VMware Horizon Community
Sabian0309
Enthusiast
Enthusiast
Jump to solution

UEM hanging/delaying randomly.

Running horizon 7.6 with UEM 9.5 and appvol 2.14.  Parent is windows 10 1607 LTSB, floating instant clones.  App data is not redirected, documents/favorites/desktop/etc.. are.

Occasionally i am seeing login delays when processing UEM.  On average UEM processes between 5-6 seconds.  However we have some users that it takes 25+ seconds occasionally with UEM not reporting why.

Example from logs:

2018-12-12 07:57:37.331 [INFO ] Config file '\\jfv-vm-fs2\UEM Configuration\general\Applications\Acrobat Reader.INI' added to DirectFlex cache

2018-12-12 07:57:56.269 [INFO ] Config file '\\jfv-vm-fs2\UEM Configuration\general\Applications\Adobe Acrobat.INI' added to DirectFlex cache

2018-12-12 08:39:13.444 [DEBUG] ImportRegistry::Import: Calling '"C:\Windows\REGEDIT.EXE" /S "C:\Users\test\AppData\Local\Temp\FLX6AB5.tmp"' (RPAL: l=0 (D/E), r=0)

2018-12-12 08:39:13.490 [DEBUG] Read 3 entries from profile archive (size: 151258; compressed: 31466; took 64 ms; largest file: 83810 bytes; slowest import took 0 ms)

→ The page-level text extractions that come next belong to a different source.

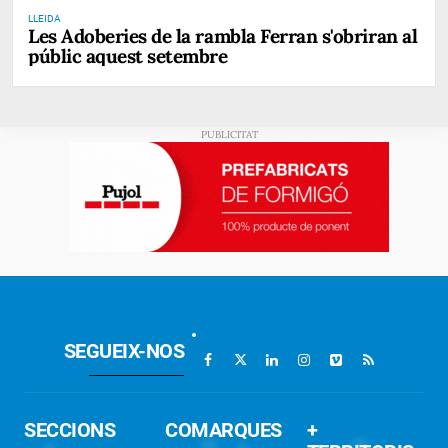
LLEIDA
Les Adoberies de la rambla Ferran s'obriran al
públic aquest setembre
SEGUEIX-NOS
SECCIONS
COMARQUES
+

2018-12-12 08:39:32.428 [DEBUG] Conditions: Condition set 'Microsoft Office 2013.xml' was previously evaluated to true

2018-12-12 14:02:29.110 [DEBUG] Read 25 entries from profile archive (size: 63987712; compressed: 7889959; took 427 ms; largest file: 26738688 bytes; slowest import took 154 ms)

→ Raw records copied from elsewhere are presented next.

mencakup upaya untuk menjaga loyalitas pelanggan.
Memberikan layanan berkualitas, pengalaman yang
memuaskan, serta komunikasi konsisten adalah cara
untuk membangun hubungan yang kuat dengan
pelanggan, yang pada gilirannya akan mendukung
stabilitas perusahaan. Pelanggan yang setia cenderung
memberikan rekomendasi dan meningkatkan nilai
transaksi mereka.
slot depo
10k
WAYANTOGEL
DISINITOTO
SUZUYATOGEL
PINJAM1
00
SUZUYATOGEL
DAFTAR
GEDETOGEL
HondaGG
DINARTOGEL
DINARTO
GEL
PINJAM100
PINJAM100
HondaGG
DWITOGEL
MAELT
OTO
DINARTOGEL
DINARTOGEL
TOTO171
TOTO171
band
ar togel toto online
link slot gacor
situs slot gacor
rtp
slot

2018-12-12 14:02:48.063 [DEBUG] Conditions: Check for endpoint name = false ('C81MK6V1' is not equal to 'LJ2359H2')

I can reproduce this by logging in over and over.  At times it happens, at times it does not although frequently enough it is easily reproducible.  It does not appear to be related to any specific pool or UEM setting.  It also isn't tied to any specific hosts, users, or type of client (thin or laptop), or version of horizon.

The UEM data is stored on a windows 2008 R2 server file share, which is a VM running off an all flash datastore on a Dell Compellent.  There are no indications the Compellent it is struggling to server the data, or on the file server.  This is as likely to happen during the morning login as it is when people leave for the day.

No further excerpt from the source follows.